Carbon monoxide is a chemical produced from incomplete burning of natural gas or other products containing carbon, including exhaust, faulty heaters, fires, and factory emissions [1, 2]. This odorless gas is the leading cause of poisoning deaths in many countries in the world [3, 4]. Carboxyhemoglobin (CO-Hb) level in healthy non-smoking subjects is less than 2% and less than 15% for smokers. At CO-Hb levels below 10%, no notable symptoms are observed. Neurological symptoms such as nausea, headache, and dizziness are observed at CO-Hb levels over 10%. An increase in respiratory and heart rates, syncope, motor paralysis, and confusion are observed at CO-Hb levels of 30–50%. CO-Hb levels exceeding 50% are considered as life-threatening, and values in this range are central to the diagnosis of CO poisoning [58]. Although for almost all fatal cases caused by CO poisoning statistics are obtained annually in most countries, some of them were grossly reported without CO-Hb quantitation in blood. Therefore, it is difficult to know the exact number of fatalities caused by CO poisoning.

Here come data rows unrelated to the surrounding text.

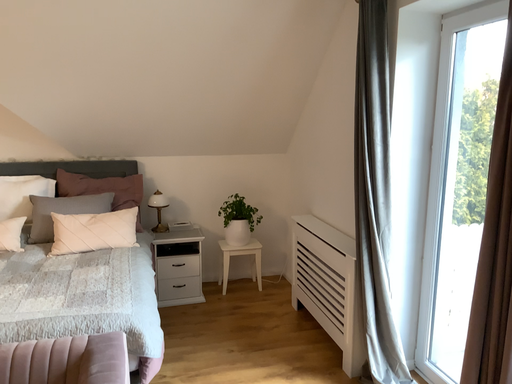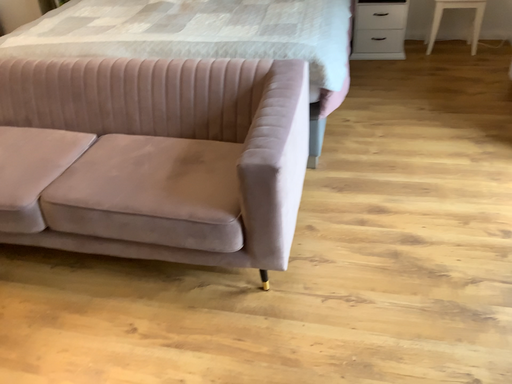 Question: Which way did the camera rotate in the video?

Choices:
 (A) rotated downward
 (B) rotated upward

Answer: (A) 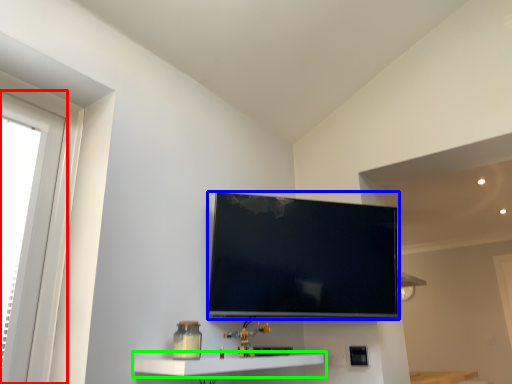 Question: Considering the real-world distances, which object is farthest from window (highlighted by a red box)? television (highlighted by a blue box) or shelf (highlighted by a green box)?

Choices:
 (A) television
 (B) shelf

Answer: (A) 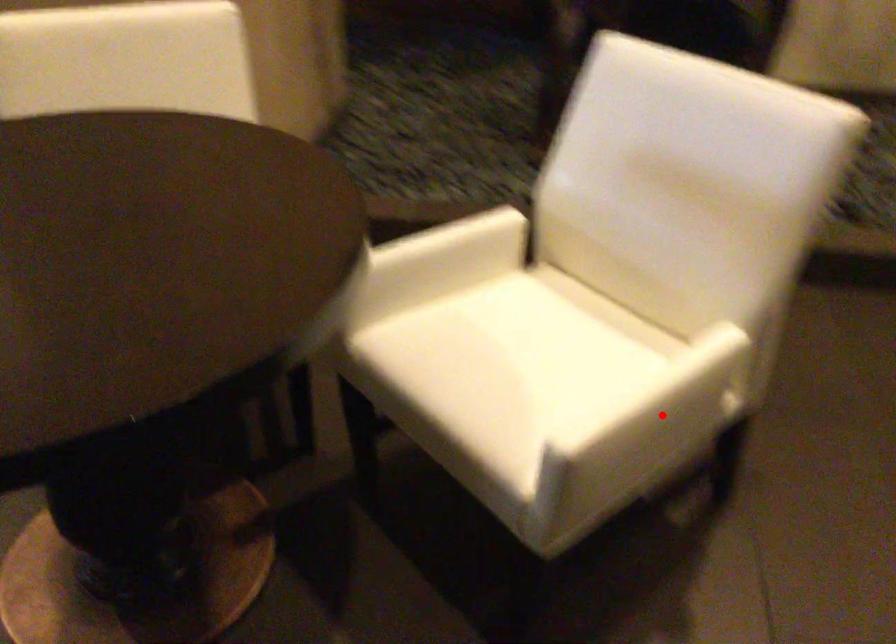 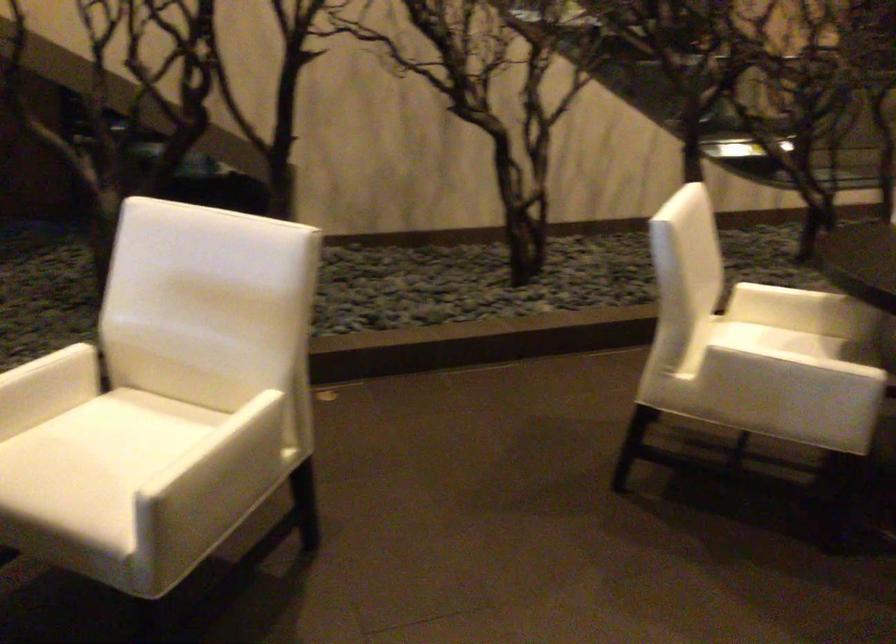 Question: I am providing you with two images of the same scene from different viewpoints. Image1 has a red point marked. In image2, the corresponding 3D location appears at what relative position? Reply with the corresponding letter.

Choices:
 (A) Closer
 (B) Farther

Answer: (B) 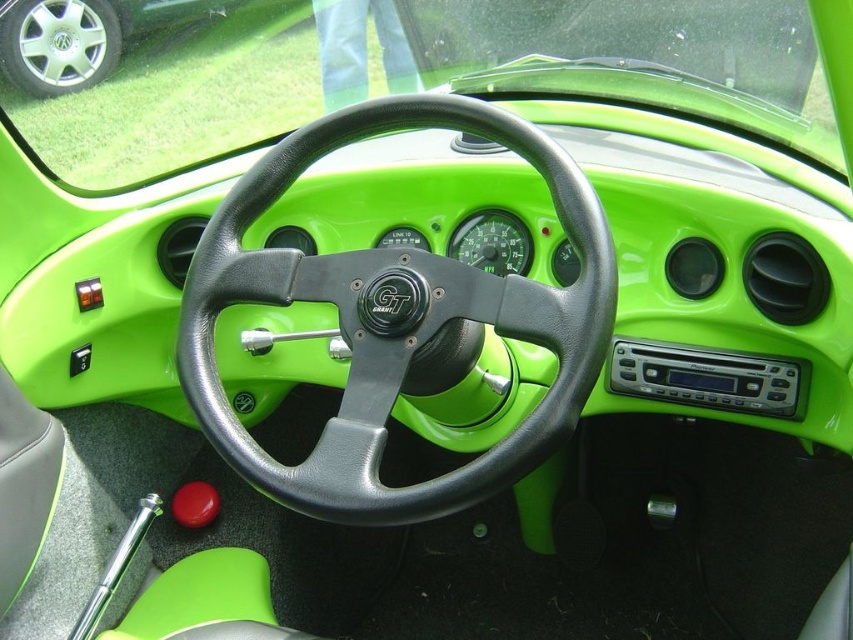 You are a car designer evaluating the placement of controls on the steering wheel. You notice the black leather steering wheel at center and the silver metallic wheel at upper left. Which one has a larger width?

The black leather steering wheel at center has a larger width than the silver metallic wheel at upper left.

You are a delivery robot with a 3.5 feet wide package. You need to navigate through the space between the black leather steering wheel at center and the silver metallic wheel at upper left in the vehicle. Can you fit your package through the space between them?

The quantitation of CO-Hb in blood is an essential step to confirm that CO poisoning or another reason causes death. The concentration of CO-Hb would be much higher than 15% if the death was related to CO poisoning. Therefore, the determination of the exact cause of death from CO poisoning is currently of concern in forensic examination.

The spectrophotometric method is the most widely used for the evaluation of CO-Hb presence. This method is based on the changes in absorption spectrum [911]. However, the sensitively may still be the limitation of this method. Some other methods have also been applied for CO-Hb determination such as detection tubes [12, 13], oximetry [14], or fluorescent sensor [15]. Despite the successes of these methods, their limited sensitivity and time-consuming analysis may still be the drawbacks of these applications. Airtight gas syringe−gas chromatography−mass spectrometry (AGS−GC−MS) also requires expensive instruments and is time consuming [16]. Recently, a number of methods based on gas chromatography have been reported to determine CO in blood. The detectors used in these methods include thermal conductivity detector [17, 18], barrier discharge ionization detector (BID) [19], and flame ionization detector [20, 21]. The most advantageous method currently used is GC−FID. Focusing on this point, this study aims to validate a sensitive method for CO-Hb determination in blood using headspace gas chromatography−flame ionization detection (HS−GC/FID) for further application to the analysis of forensic samples.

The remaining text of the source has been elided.